Facing the challenges in today’s Chinese urban planning, Yu discusses about the ethic of land use in China and referred the land as Chinese gods, he argues that we should ‘go back to earth’ and let the ‘god of earth’ come back to life in his book Negative Planning Method. He points out that the core of planning in Chinese cities should be sustainability for development on limit land. And this is what negative planning should care about. Its purpose is to develop land while maintaining the ecological and cultural integrity, to shape landscape form and urban form in a sustainable way. ‘The overall objectives are smart preservation and smart growth’.

Method

To accomplish these goals, negative approach consists of the following steps:

  1. 1) Process analysis: Using software and tools like GIS to systematically analyze landscapes for ecosystem functions or services which are targeted to be safeguarded by EI. This step includes: Abiotic processes, Biotic processes and Cultural processes.
  1. 2) Defining landscape SPs: SP refers to Superposition.
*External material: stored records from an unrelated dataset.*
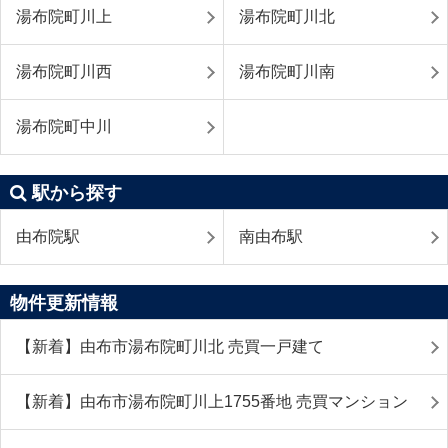
湯布院町川上
湯布院町川北
湯布院町川西
湯布院町川南
湯布院町中川
駅から探す
由布院駅
南由布駅
物件更新情報
【新着】由布市湯布院町川北 売買一戸建て
【新着】由布市湯布院町川上1755番地 売買マンション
It includes Water process (flood control) SP, Geological disasters prevention SP, Biodiversity SP, Cultural heritage protection SP and Recreation SP. Landscape SPs contain important ‘elements and spatial position’ in ‘safeguarding the different process’.
  1. 3) Defining EI: The SPs are integrated by overlaying techniques to form comprehensive EI at variety levels: high, medium, low.
  1. 4) Defining urban form: In this step, we can develop scenarios of regional urban growth patterns by ‘using the multiple EI alternatives as framing structures’. The decision makers of the city now can evaluate from economical, ecological and social aspects and pick from the scenarios.

Significant Cases

  1. 1) The Growth Pattern of Taizhou City Based on Ecological Infrastructure, Taizhou City, Zhejiang Province, China, by YU Kongjian, LI Dihua, LIU Hailong, CHENG Jin. 2005 ASLA (American Society of Landscape Architecture) Honor Award, Planning and Analysis winner.
  2. 2) The negative approach to urban growth planning of Beijing, China, by YU Kongjian, WANG Sisi, LI Dihua.